How many semicolons are we permitted?
"Study processes whose inputs are also their outputs."
"You are not special. You are not a beautiful or unique snowflake. You're the same decaying organic matter as everything else. " -http://www.imdb.com/title/tt0137523/quotes
Prosperity depends on trust, especially trust that the fruits of one's labour won't be arbitrarily taken away; therefore there should be clear and reliable property rights.
For all X, either X xor not(X) holds, now start deriving things.
Political disputes are usually terminal value disputes, and pretending otherwise leads to confusion of facts and preferences.

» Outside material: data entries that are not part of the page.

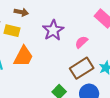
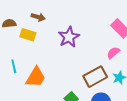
pink semicircle: (81, 42) -> (113, 53), moved
orange trapezoid: (23, 56) -> (36, 77), moved

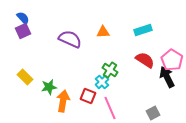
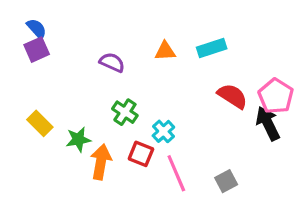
cyan rectangle: (143, 30) -> (212, 48), moved
purple semicircle: (70, 39) -> (112, 62), size x0.7
green cross: (110, 70) -> (125, 112), moved
gray square: (153, 113) -> (226, 181), moved

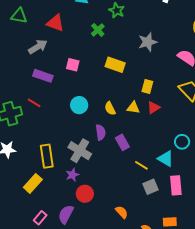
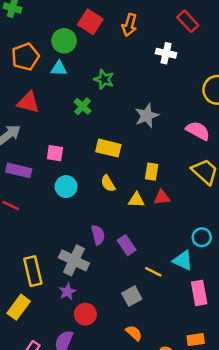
cyan circle: (79, 105) -> (66, 187), moved
red triangle: (154, 107) -> (162, 197), turned 32
yellow semicircle: (110, 108) -> (108, 183), moved
gray square: (150, 187) -> (132, 296), moved

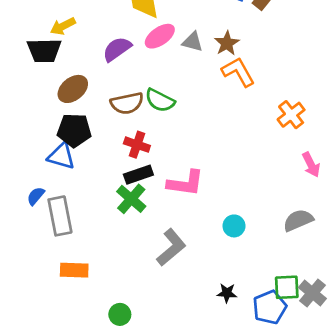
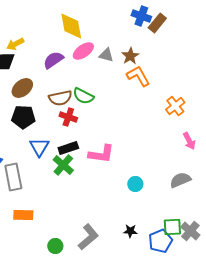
red cross: (137, 145) -> (68, 117), moved
blue triangle: (61, 156) -> (39, 147), moved, turned 45
gray L-shape: (171, 247) -> (88, 237), moved

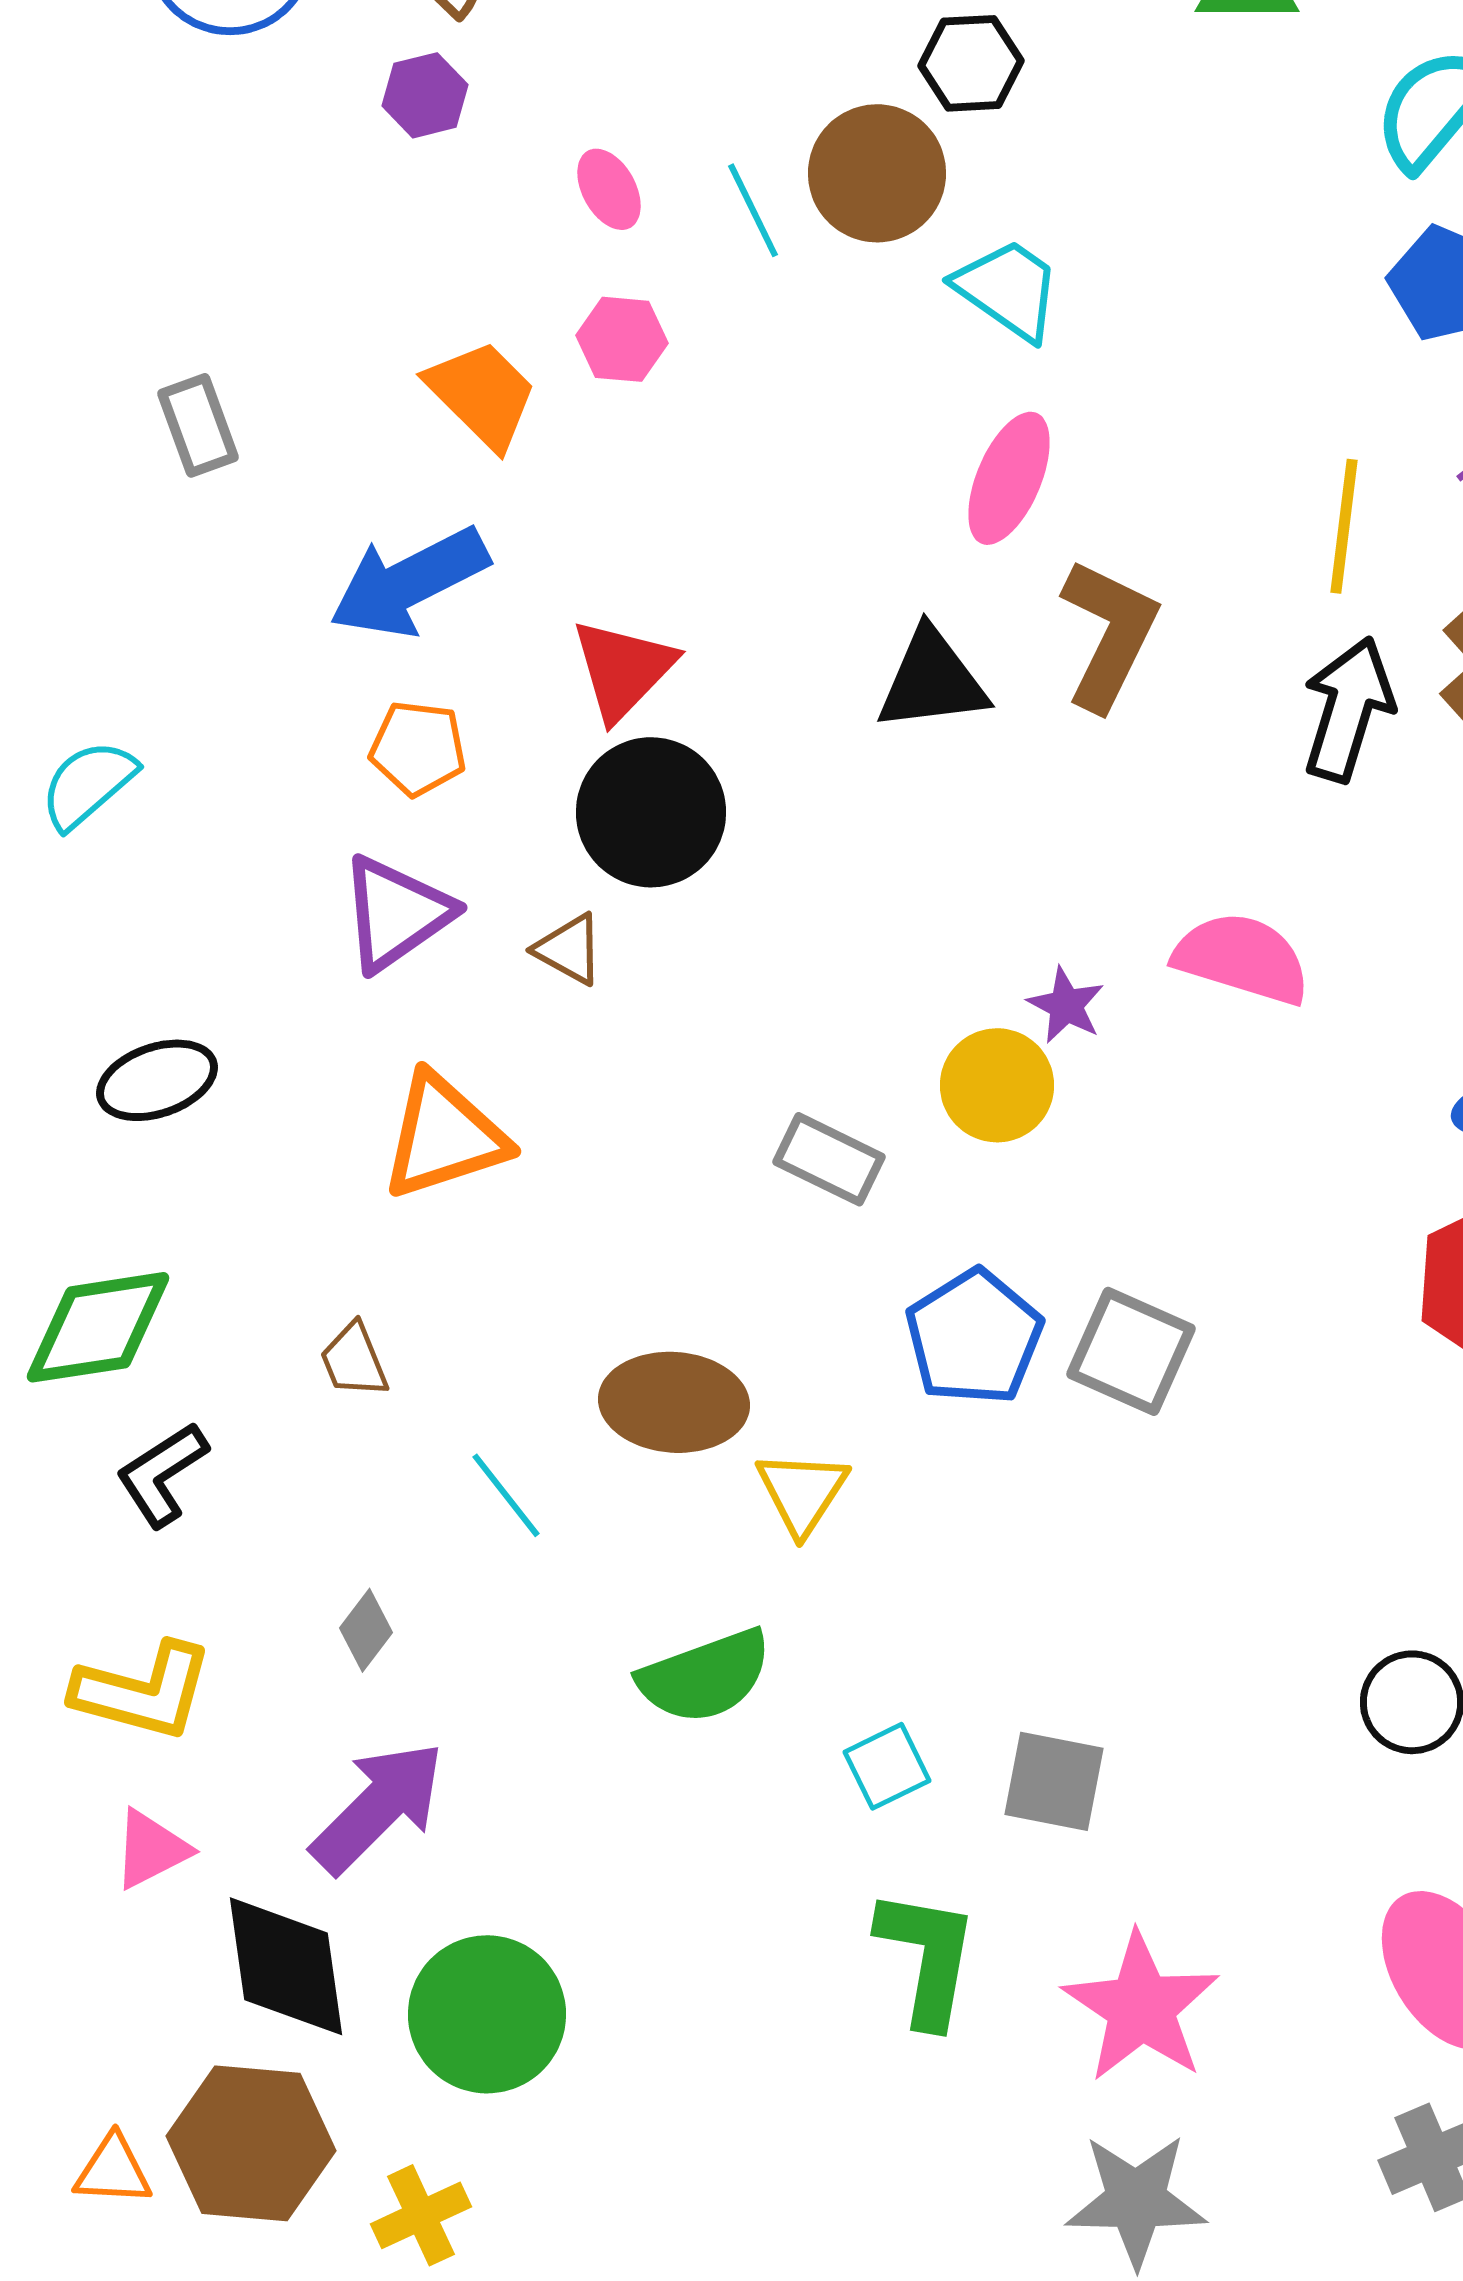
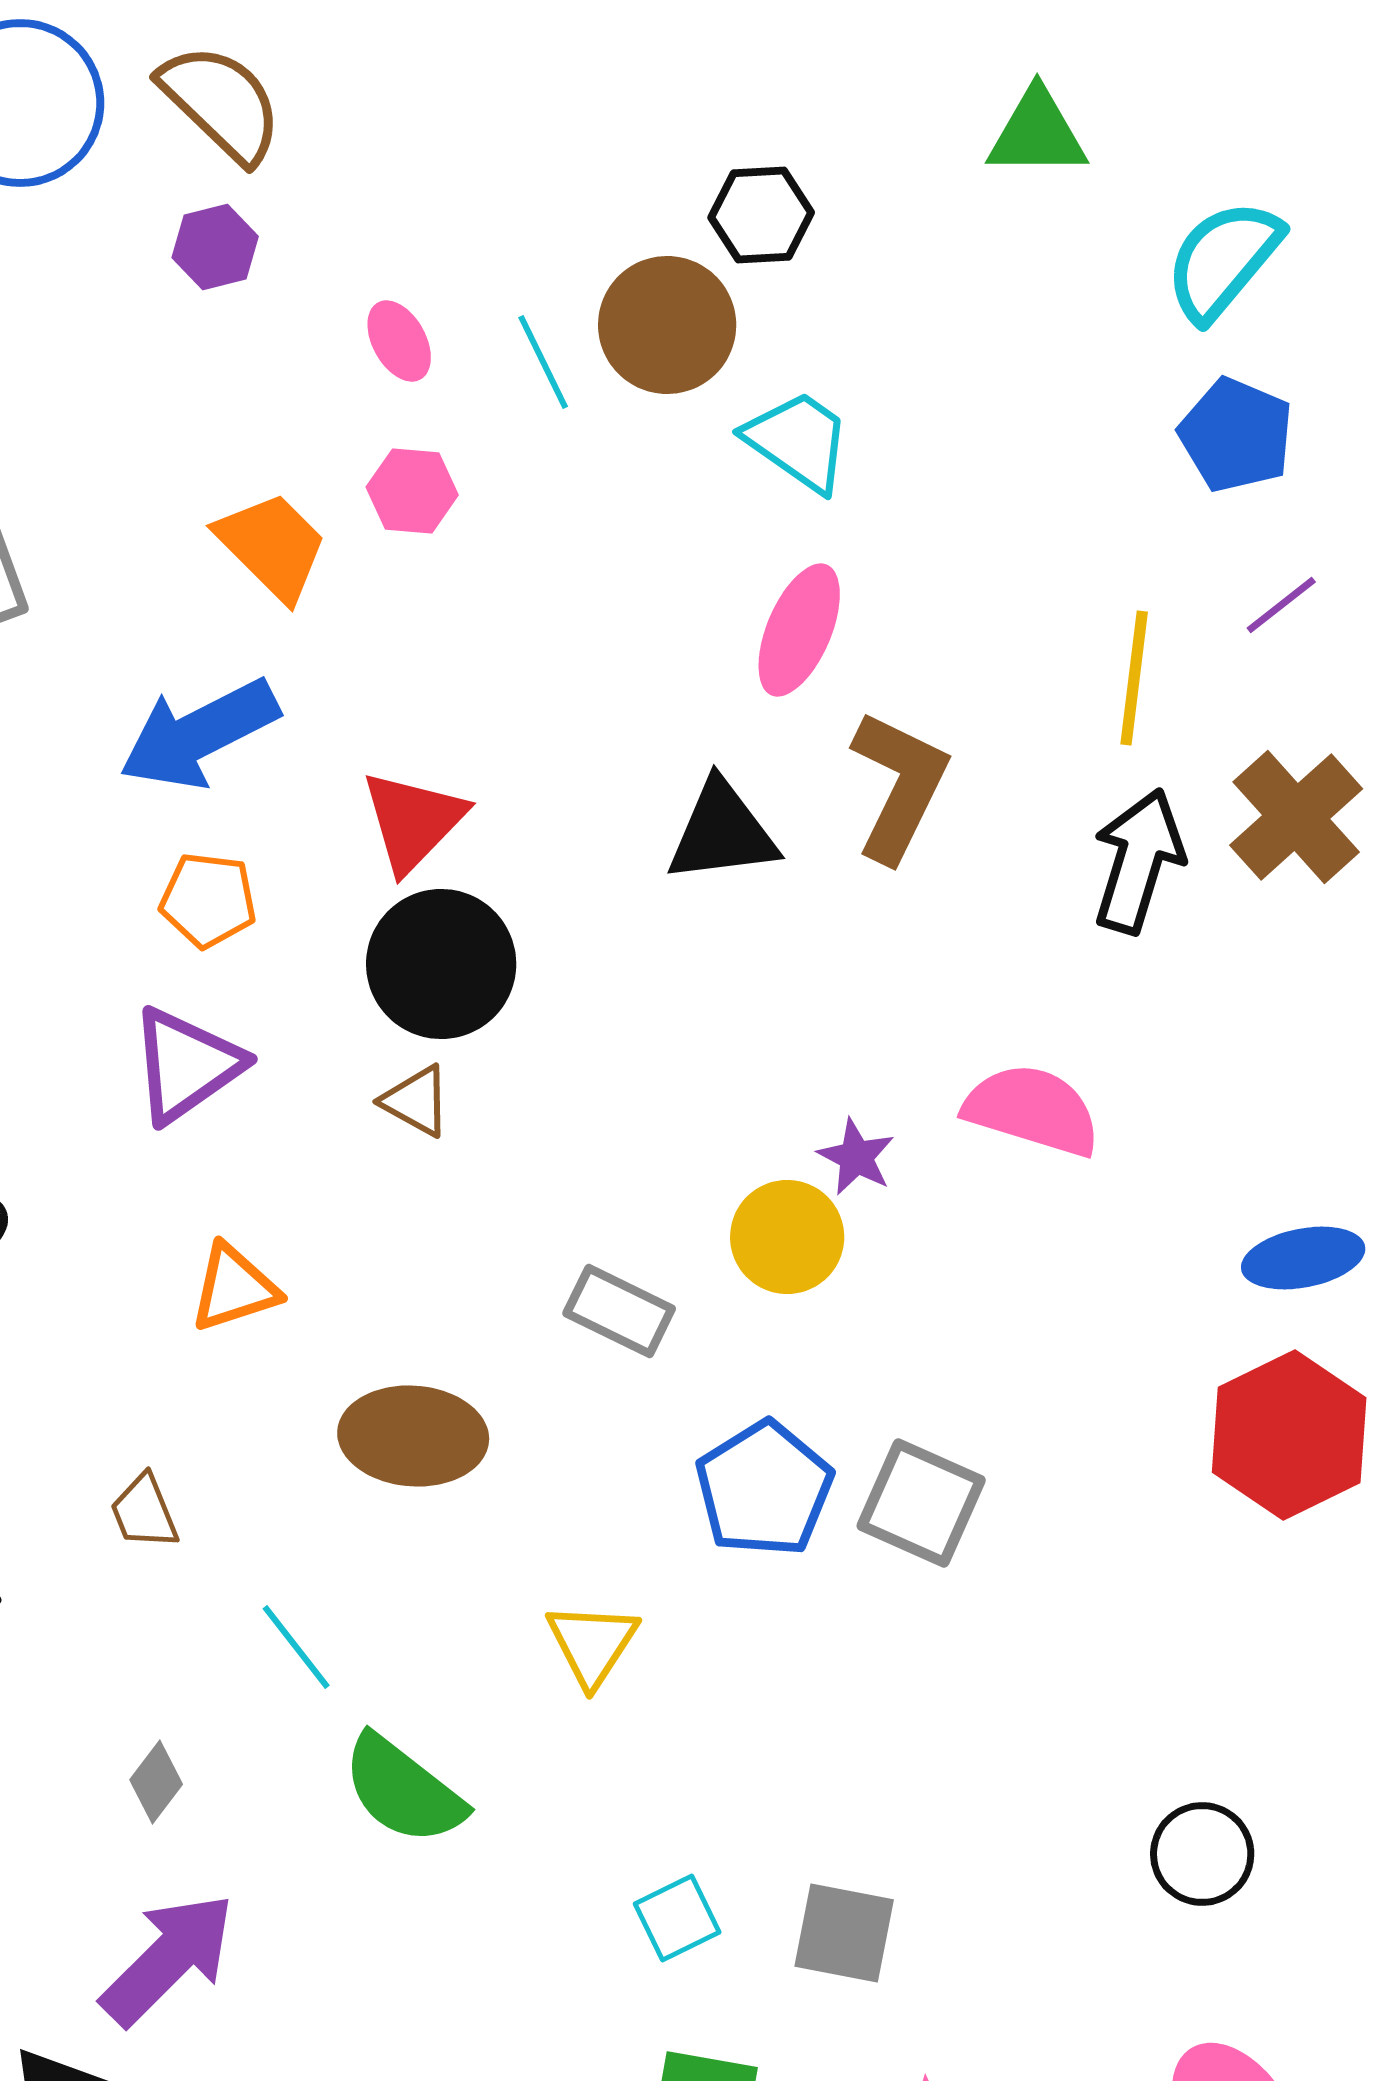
brown triangle: (569, 949) -> (416, 1101), moved
orange triangle: (444, 1136) -> (234, 1288), size x0.7
brown ellipse: (674, 1402) -> (413, 1436), moved
green semicircle: (705, 1676) -> (403, 1790), moved, turned 58

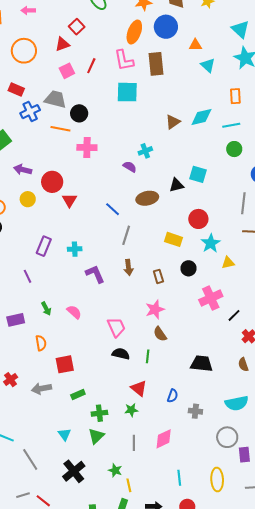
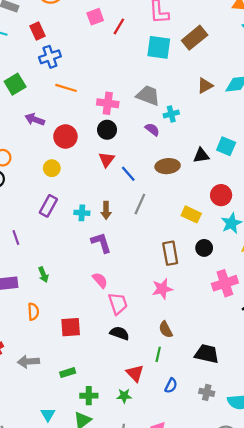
brown rectangle: (156, 64) -> (195, 38), moved, turned 50
red line: (91, 66) -> (119, 26), moved
red rectangle: (16, 90) -> (37, 31), turned 35
gray trapezoid: (55, 99) -> (148, 95), moved
black circle: (79, 113) -> (107, 130), moved
orange line: (60, 129) -> (66, 88), moved
yellow circle: (28, 199) -> (52, 168), moved
red triangle: (69, 200) -> (106, 160), moved
brown arrow: (128, 267) -> (106, 210), moved
purple line: (28, 276) -> (16, 238), moved
brown rectangle: (158, 276) -> (170, 253), size x1.5
pink semicircle: (74, 312) -> (100, 280), moved
brown semicircle: (160, 334) -> (166, 330), moved
green line: (148, 356) -> (158, 354), moved
red square: (65, 364) -> (71, 327), moved
gray cross: (195, 411) -> (207, 392), moved

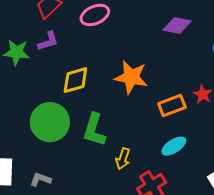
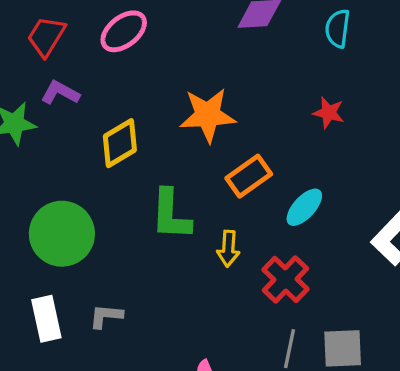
purple L-shape: (48, 41) -> (60, 93), turned -120
orange rectangle: (172, 106) -> (249, 176), moved
green circle: (50, 122) -> (62, 234), moved

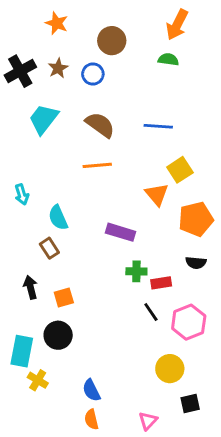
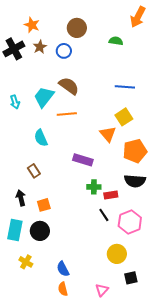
orange star: (57, 23) -> (32, 25), moved
orange arrow: (177, 25) -> (138, 17), moved
cyan trapezoid: (44, 119) -> (44, 97), moved
blue line: (158, 126) -> (125, 87), moved
cyan arrow: (22, 194) -> (15, 102), moved
cyan semicircle: (58, 218) -> (41, 138), moved
black semicircle: (196, 263) -> (135, 181), size x1.5
cyan rectangle: (22, 351) -> (15, 230), moved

Alternatively, something about hidden complexity of wishes and its relevance to defining legal and moral obligations.
Wow, what? No.
We are nowhere near the point where the only thing left to argue about in politics is terminal values. There are so many strict Pareto improvements available in the world that can't possibly be true.
Modify it and say "instrumental values", then maybe. That leaves a lot of room for the usual mechanisms of human stupidity to produce contradictory results, even with identical terminal values.
I'd say a more accurate characterization of political disputes is people failing at the is-ought distinction: how much of the controversy aroud racism, feminism, authoritarianism, etc is derived from the naturalistic fallacy and disagreeing with the facts because of supposed moral implications? (hint: nearly all of it.)